Mammography and breast ultrasound are the main imaging tools used in cases of suspicion of breast cancer in a man. However, mammography remains the test of choice, making it possible to differentiate between benign and malignant breast abnormalities with a sensitivity of 92% and a specificity of 90% [4]. In men, mammography is more often used as a diagnostic tool to evaluate breast symptoms rather than as a generalized screening tool [4].

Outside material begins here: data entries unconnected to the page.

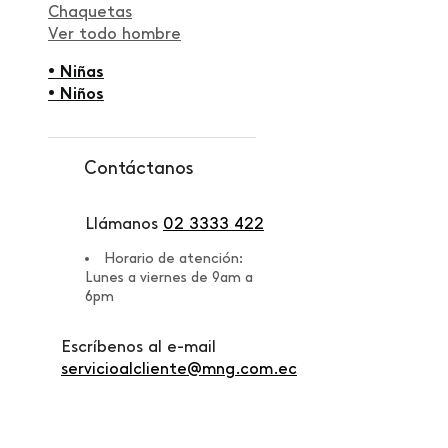
Chaquetas
Ver todo hombre
• Niñas
• Niños
Contáctanos
Llámanos
02 3333 422
Horario de atención:
Lunes a viernes de 9am a
6pm
Escríbenos al e-mail
servicioalcliente@mng.com.ec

Invasive ductal carcinoma is the histological type most frequently found in the literature [1] [15] [16]. Lobular carcinoma is rare in men. This would be mainly due to the absence of terminal lobules in males [17]. Most male breast cancers express hormone receptors. The predominance of hormone receptors varied between 67.5% and 86% [12] [13]. It has been shown that male breast cancers express more hormone receptors than female breast cancers [13]. In this case, we found the expression of oestrogen and progesterone receptors and an overexpression of HER2. Studies have demonstrated overexpression of HER2 in 5% to 17.5% of human breast cancers, mainly in young subjects [1] [18].

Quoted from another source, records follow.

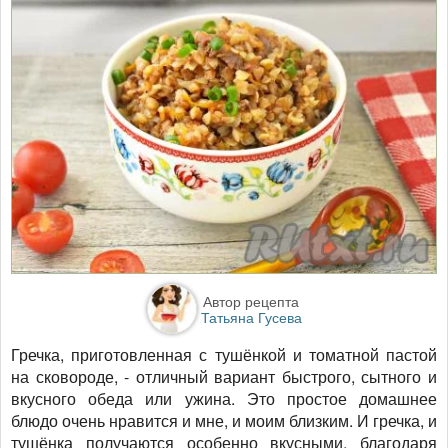
Автор рецепта
Татьяна Гусева
Гречка, приготовленная с тушёнкой и томатной пастой
на сковороде, - отличный вариант быстрого, сытного и
вкусного обеда или ужина. Это простое домашнее
блюдо очень нравится и мне, и моим близким. И гречка, и
тушёнка получаются особенно вкусными, благодаря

Several therapeutic modalities are found in the literature. Modified total mastectomy with axillary lymph node dissection is the most common modality, especially at early stages [15] [19]. However, lumpectomy is not recommended because it is difficult to have a negative surgical excision margin due to the small volume of male breasts. Thus, if lumpectomy is done there will be a high rate of local recurrence [19]. Adjuvant administration of Tamoxifen is common in the management of male breast cancer [12] [16] [19]. Indeed, due to the strong presence of hormonal receptors in male breast cancer, hormonal therapy is a treatment of choice. Adjuvant radiotherapy is also frequently found, thereby reducing the risk of loco-regional recurrence and prolonging the overall survival of patients [4]. In metastatic forms, hormonal therapy is the treatment of choice but chemotherapy can be administered to patients with negative hormone receptors [9] [13].

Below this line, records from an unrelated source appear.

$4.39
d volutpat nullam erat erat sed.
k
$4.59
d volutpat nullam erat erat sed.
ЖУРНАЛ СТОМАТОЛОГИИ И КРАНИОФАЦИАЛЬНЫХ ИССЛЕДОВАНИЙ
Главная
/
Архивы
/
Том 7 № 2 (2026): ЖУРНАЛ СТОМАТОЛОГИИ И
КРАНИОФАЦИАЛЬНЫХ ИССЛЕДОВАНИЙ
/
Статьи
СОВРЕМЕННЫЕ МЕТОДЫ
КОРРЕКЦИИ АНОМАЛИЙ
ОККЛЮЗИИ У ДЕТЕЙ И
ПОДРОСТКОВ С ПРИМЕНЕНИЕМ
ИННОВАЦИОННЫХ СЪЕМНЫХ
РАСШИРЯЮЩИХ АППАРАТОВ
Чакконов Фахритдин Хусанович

The overall 5-year survival of patients varies in the literature from 79.2% to 93% [15] [20]. In their respective studies, Oger and Slimani reported 10-year overall survival rates of 70.8% and 74% [12] [15]. However, the prognosis depends on several clinical, histological and biological parameters such as Union for International Cancer Control (UICC) clinical stage, histological type, lymph node involvement, Scarff Bloom Richardson (SBR) grade, vascular emboli and hormone receptor expression [12].
4. Conclusion
Breast cancer in men is a rare pathology. Its treatment in the Cameroonian context faces numerous difficulties, particularly financial with the high cost of cancer treatment as well as diagnostic and therapeutic means. However, it is essential to systematically rule out breast cancer in any man over the age of 50 years with unilateral gynecomastia.
Conflicts of Interest
The authors declare no conflicts of interest.